News that Toyota Motor and Mazda Motor are in the final phase of talks on integrating their auto sales financing businesses has hardly come as a surprise to the industry.
The auto financing tie-up will allow Toyota to expand its business, while Mazda will be able to keep its cost of raising capital low under a Toyota group company.
The two manufacturers are reportedly working to reach an agreement by the end of the year. Toyota's financing business, Toyota Finance, is forecast to obtain a total 51% stake in Mazda's sales financing unit SMM Auto Finance, which is owned by Sumitomo Mitsui Banking Corp. and Cedyna, Sumitomo Mitsui's credit card company.
While new car sales in Japan have recently shrunk to two-thirds of their peak, interest rates in the US remain on an upward trend. The two Japanese automakers will work together to deal with this situation by bolstering their business foundations and increasing their competitiveness in auto loans and other areas.
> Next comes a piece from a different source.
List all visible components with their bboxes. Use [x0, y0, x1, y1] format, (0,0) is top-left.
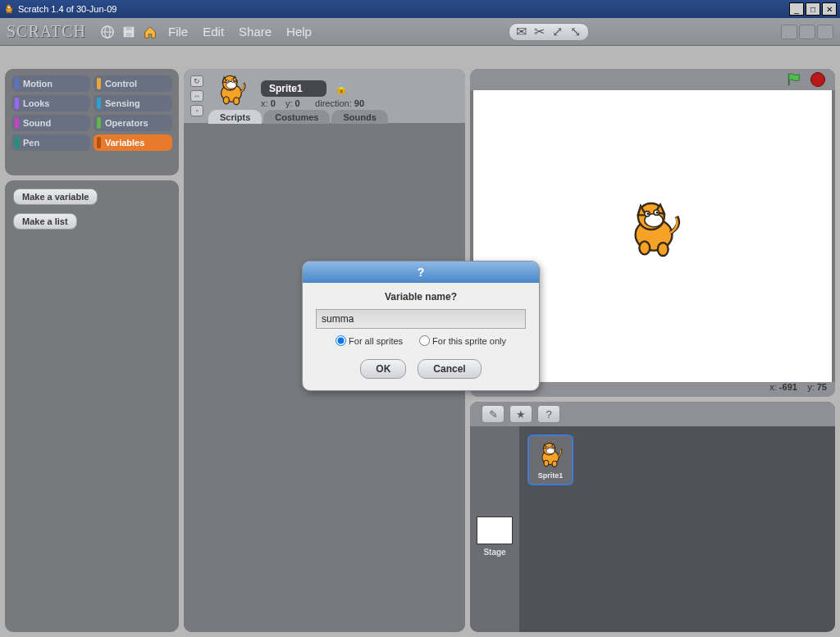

Toyota and Mazda originally formed a capital and business tie-up in 2017, and have since then begun to cooperate on building plants in the US and developing technology for electric cars.
Indeed, the two companies’ newly-announced auto finance partnership deepens an existing relationship and includes electric vehicle development and a new production facility in the US.
Passionate about cars
Toyota continues to be huge and globally successful. It has invested a 5% stake in Mazda while still competing directly in a range of vehicle categories.
The Toyota Chairman had this to say about the deal: “This is a partnership in which those who are passionate about cars will work together to make ever-better cars. It is also the realization of our desire to never let cars become commodities.”
The entire Mazda line-up, from its modern-icon Miata up to the three-row CX-9 family SUV lives up to its “Driving Matters” tagline. Toyota, on the other hand, has long been criticized for making the ultimate in commoditized cars already.
Courting the competition
Toyota has been buying into its smaller competitors lately. Subaru, Suzuki, and now Mazda have all been courted.
Some industry observers believe it is a technique to get access to other centers of excellence: Mazda makes cars with soul and efficiency, Subaru knows all-wheel drive and affordable safety, and the companies share the FT-86 platform sports car. These partnerships give Toyota resources to turn to when it needs them.
It’s also a soft consolidation of the industry by Toyota to protect itself.
Toyota can afford to share some its car business, and even benefit from its investments at the same time. What would be potentially disastrous, and much more costly, would be for a similarly-large rival to buy into these smaller competitors, instead. Or worse, one of the countless fintech companies, awash with private capital, making noises about getting into the car business.
For the future
The partnership announcement suggests that Toyota and Mazda will be working together on electric vehicles, in-car electronics, and advanced safety. At the same time, Mazda remains firmly committed to developing internal combustion powertrains and doesn’t appear eager to over-extend itself on battery-electric or hybrid systems, though there is some work going on with that technology.
In the immediate aftermath of this announcement, Mazda would appear to have come off as the bigger winner. In the long term, however, even if all Toyota manages to do is protect some of its territory, it will have been worth it.